* **Stored records**
———
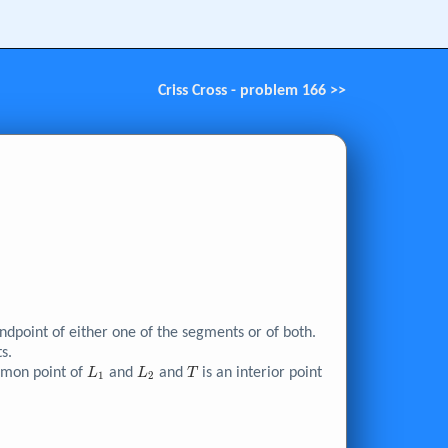
Criss Cross - problem 166 >>
point of either one of the segments or of both.
s.
L_{1}
L_{2}
T
mmon point of
and
and
is an interior point
L
L
T
1
2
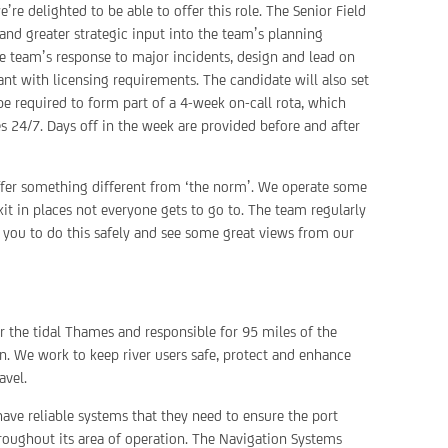
e delighted to be able to offer this role. The Senior Field
and greater strategic input into the team’s planning
e team’s response to major incidents, design and lead on
 with licensing requirements. The candidate will also set
e required to form part of a 4-week on-call rota, which
s 24/7. Days off in the week are provided before and after
ffer something different from ‘the norm’. We operate some
it in places not everyone gets to go to. The team regularly
e you to do this safely and see some great views from our
or the tidal Thames and responsible for 95 miles of the
. We work to keep river users safe, protect and enhance
avel.
have reliable systems that they need to ensure the port
roughout its area of operation. The Navigation Systems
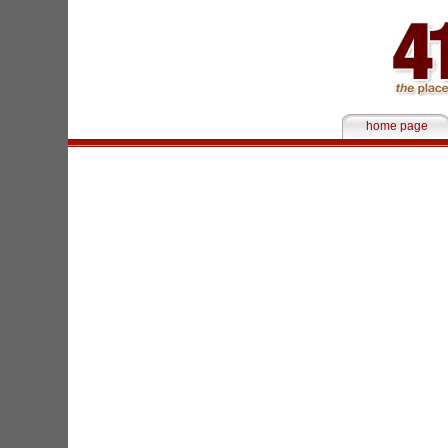
home page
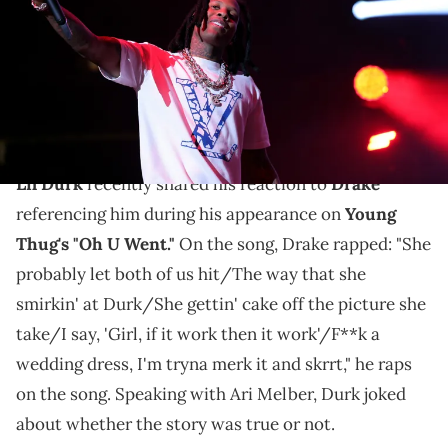
iHeartRadio)
Lil Durk joked about Drake mentioning him on Young
Thug's "Oh U Went" during a recent interview with Ari
Melber.
Lil Durk
recently shared his reaction to
Drake
referencing him during his appearance on
Young
Thug's "Oh U Went."
On the song, Drake rapped: "She
probably let both of us hit/The way that she
smirkin' at Durk/She gettin' cake off the picture she
take/I say, 'Girl, if it work then it work'/F**k a
wedding dress, I'm tryna merk it and skrrt," he raps
on the song. Speaking with Ari Melber, Durk joked
about whether the story was true or not.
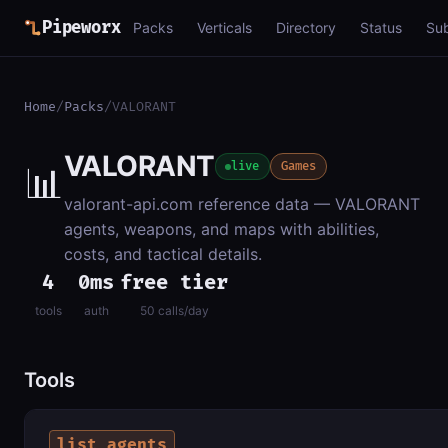
Pipeworx
Packs
Verticals
Directory
Status
Su
Home
/
Packs
/
VALORANT
VALORANT
📊
live
Games
valorant-api.com reference data — VALORANT
agents, weapons, and maps with abilities,
costs, and tactical details.
4
0ms
free tier
tools
auth
50 calls/day
Tools
list_agents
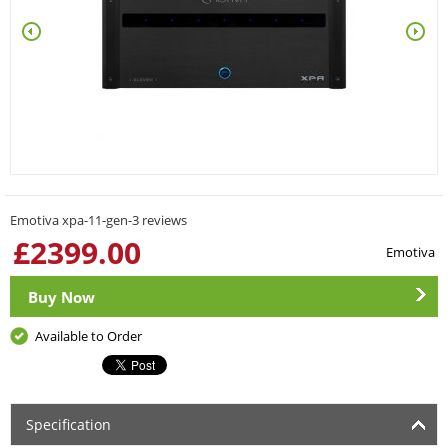
Emotiva xpa-11-gen-3 reviews
£
2399.00
Emotiva
Buy Now
Available to Order
Specification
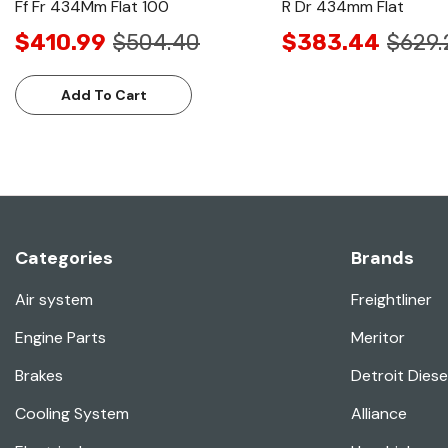
Ff Fr 434Mm Flat 100
R Dr 434mm Flat
$410.99
$504.40
$383.44
$629.
Add To Cart
Categories
Brands
Air system
Freightliner
Engine Parts
Meritor
Brakes
Detroit Diese
Cooling System
Alliance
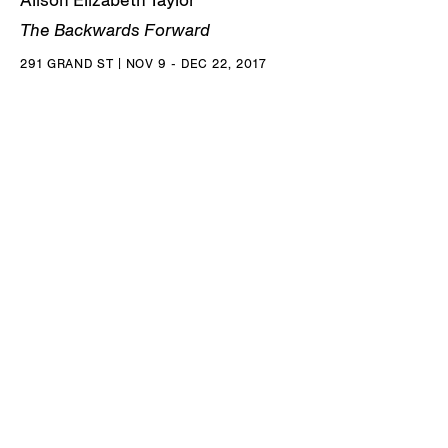
Alison Elizabeth Taylor
The Backwards Forward
291 GRAND ST | NOV 9 - DEC 22, 2017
———
* **Exercise brief**
Nothing but the lines from the line containing "Engine Parts" to the end of the records above should be repeated, exactly and with every picture omitted.

* **Response box**
Engine Parts
Meritor
Brakes
Detroit Diese
Cooling System
Alliance
Alison Elizabeth Taylor
The Backwards Forward
291 GRAND ST | NOV 9 - DEC 22, 2017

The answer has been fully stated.